Die Sprecher des Bündnisses, der Allgemeinmediziner Dr. med. Jens Wasserberg und der Chirurg Dr. med. Manfred Weisweiler (Vorsitzender der ANC Nordrhein), weisen außerdem darauf hin, dass die Budgetierung in anderen Bundesländern historisch bedingt geringer wirkt, „es werden dort also höhere Honorare für exakt dieselbe Versorgungsleistung gezahlt, als dies in Nordrhein der Fall ist. Dadurch wird unsere Region zusätzlich systematisch benachteiligt.“ Im Koalitionsvertrag der Bundesregierung sei der Einstieg in eine zwingend erforderliche Entbudgetierung bereits seit zwei Jahren festgelegt. „Jeder Tag, um den dieser Schritt hinausgezögert wird, zerstört unwiederbringlich Versorgungskapazitäten in unserem Bundesland und benachteiligt uns gleichzeitig im Wettbewerb um dringend benötigtes Personal für unsere Praxen“, mahnen die Unterzeichner.
Ohne dieses Personal und aufgrund des beschriebenen Standortnachteils werde die ambulante medizinische Daseinsfürsorge in Nordrhein in kurzer Zeit unumkehrbar ausbluten“, warnt das Aktionsbündnis: „Die Auswirkungen dieser Entwicklung spüren Sie bereits tagtäglich vor Ort. Durch altersbedingtes Ausscheiden unserer Kolleginnen und Kollegen sowie fehlende Nachfolge droht die dauerhafte Schließung von einem großen Teil hausärztlicher und fachärztlicher Praxen.“
Um diese Fehlentwicklung aufzuhalten und die medizinische Daseinsfürsorge in den Städten und Gemeinden zu sichern, fordert das Aktionsbündnis die Kommunen auf, sich unmissverständlich für eine Entbudgetierung von Haus- und Fachärzt*innen sowie eine Anwendung der gültigen Gebührenordnung einzusetzen.

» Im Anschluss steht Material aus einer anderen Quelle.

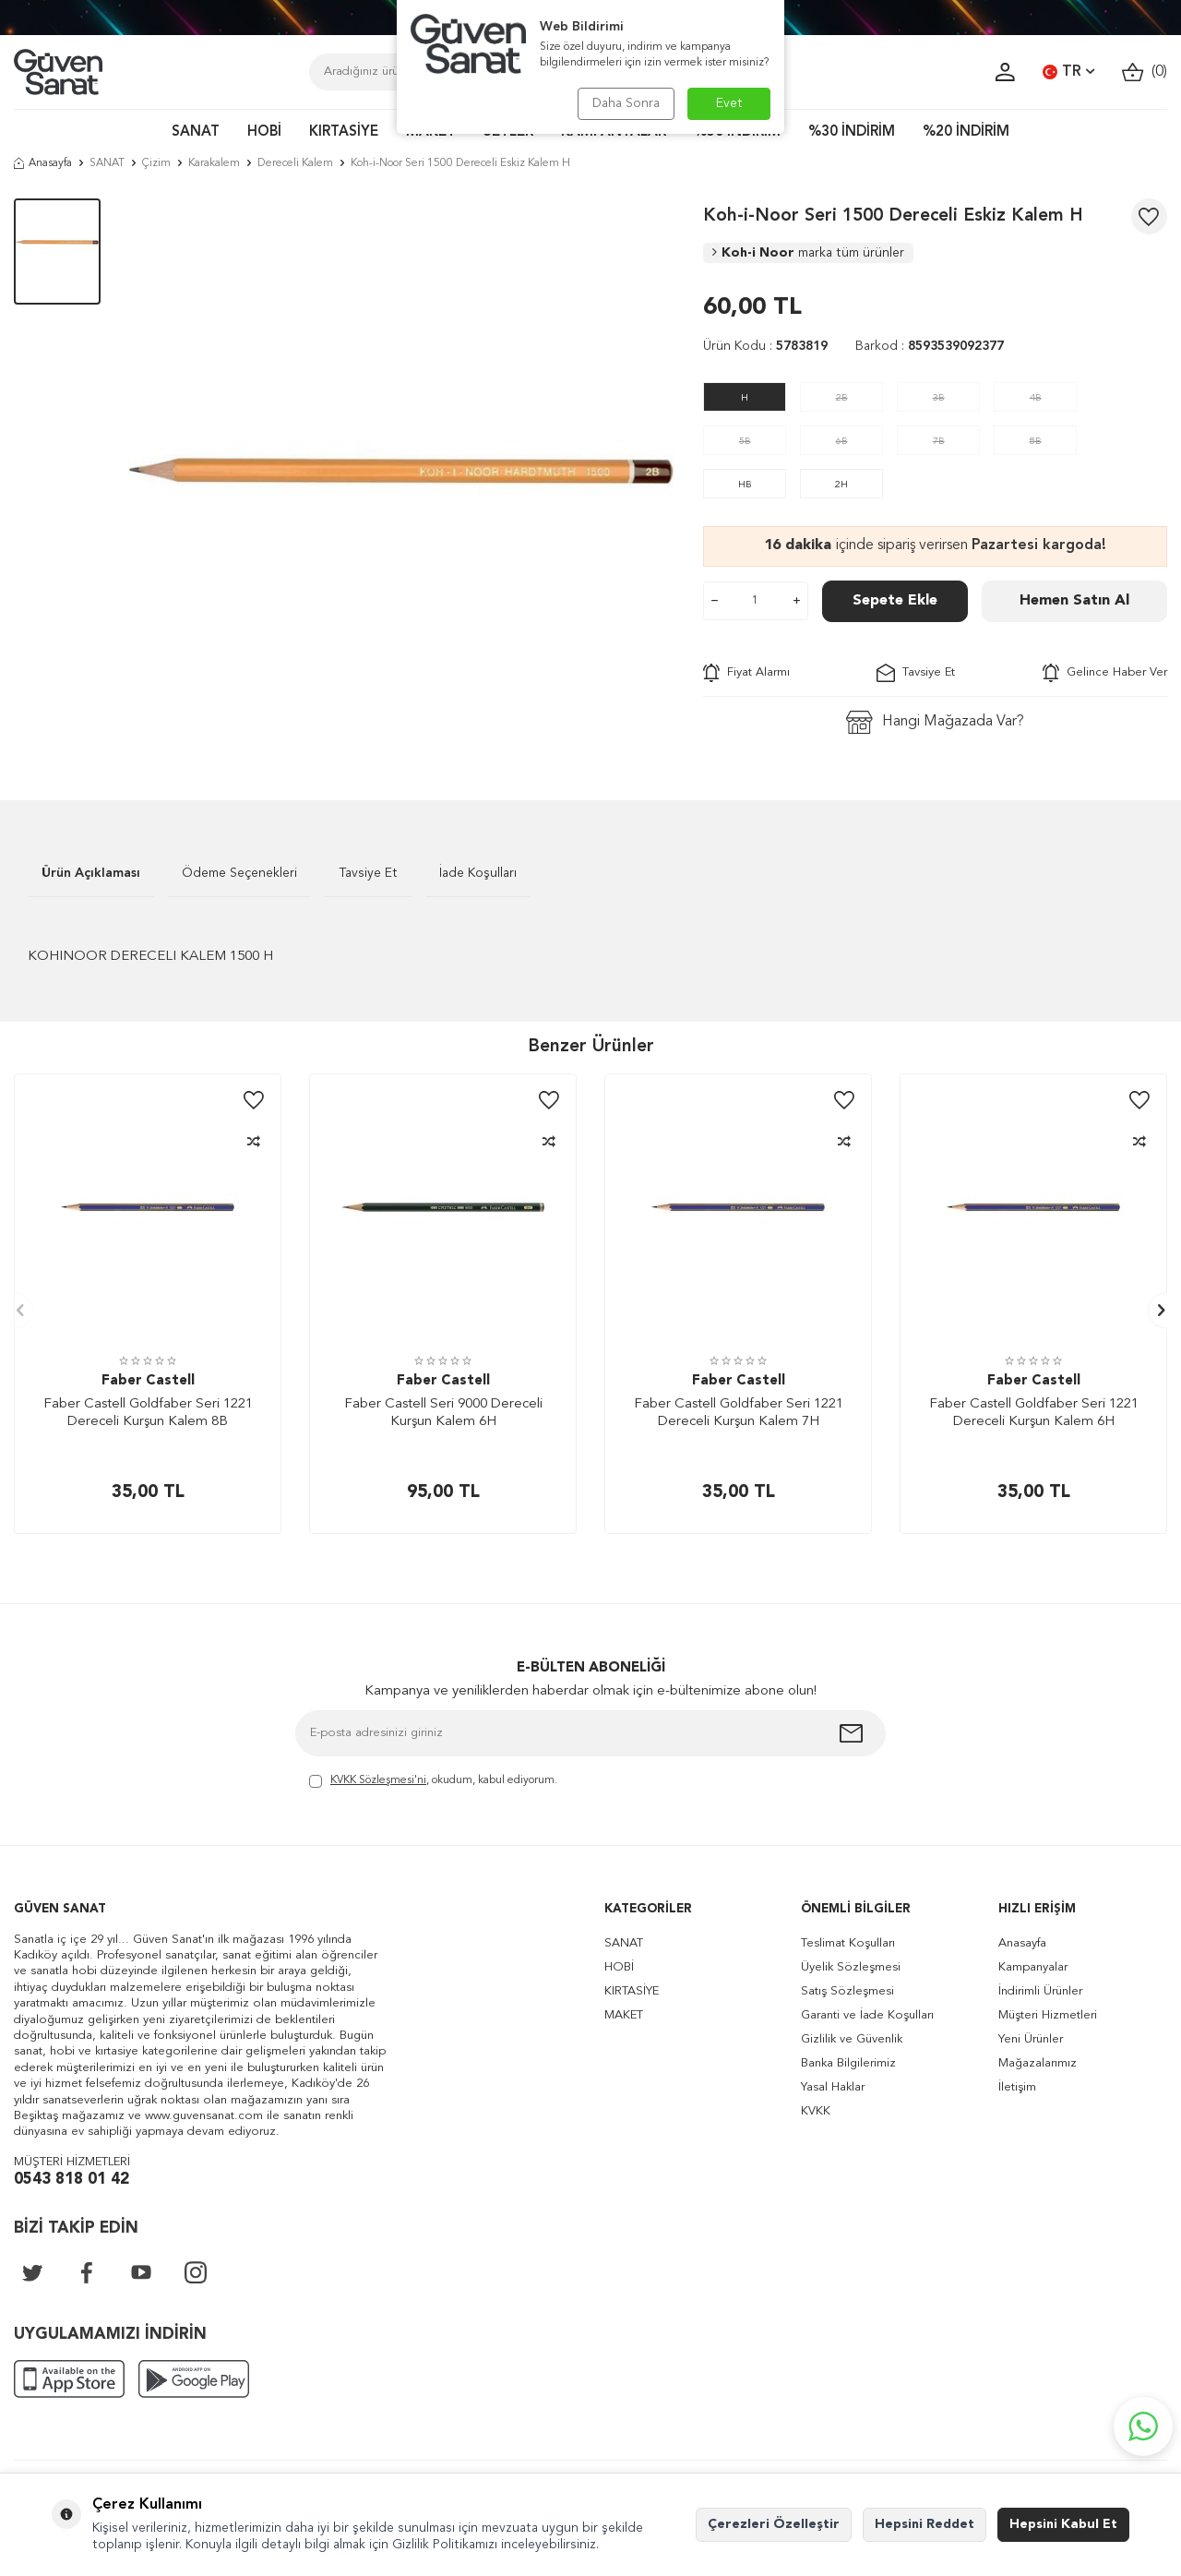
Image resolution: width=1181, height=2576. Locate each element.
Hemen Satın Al (1074, 600)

Die Pläne von Bundesgesundheitsminister Prof. Lauterbach in Bezug auf Gesundheitskioske hingegen bezeichnet das Bündnis als nicht zielführend: Diese „verbrennen Mittel der Krankenkassen und der Kommunen, ohne dass sie eine echte Versorgungsverbesserung mit sich
brächten“. Auch Pläne, nach denen Apotheken wie ‚kleine Arztpraxen‘ agieren können, seien „reine Augenwischerei“. Und weiter: „Digitalisierung und Datenhunger werden helfende Hände nicht ersetzen.“ Die gleichzeitige Verödung der Praxen und Krankenhäuser angesichts einer riesigen Welle von Arbeit und Anforderungen an das Gesundheitswesen werde schwerwiegende – und den Gesellschaftsfrieden störende – Folgen haben, prophezeien die Unterzeichner.
Das Aktionsbündnis Praxenkollaps ist ein Zusammenschluss von über 30 ärztlichen und psychotherapeutischen Berufsverbänden und Versorgergruppen aus Nordrhein, die zusammen mehr als 16.000 ärztliche und psychotherapeutische Kolleginnen und Kollegen vertreten. Ziel ist es, der Bevölkerung die Folgen der aktuellen Entwicklung im Bereich der ambulanten Versorgung aufzeigen. „Wir wollen den absehbaren Zusammenbruch der ambulanten medizinischen Versorgung verhindern und stehen Politikern und Vertretern von Krankenkassen sowie Vertretern der Medien als Ansprechpartner zur Verfügung“, betont das Bündnis.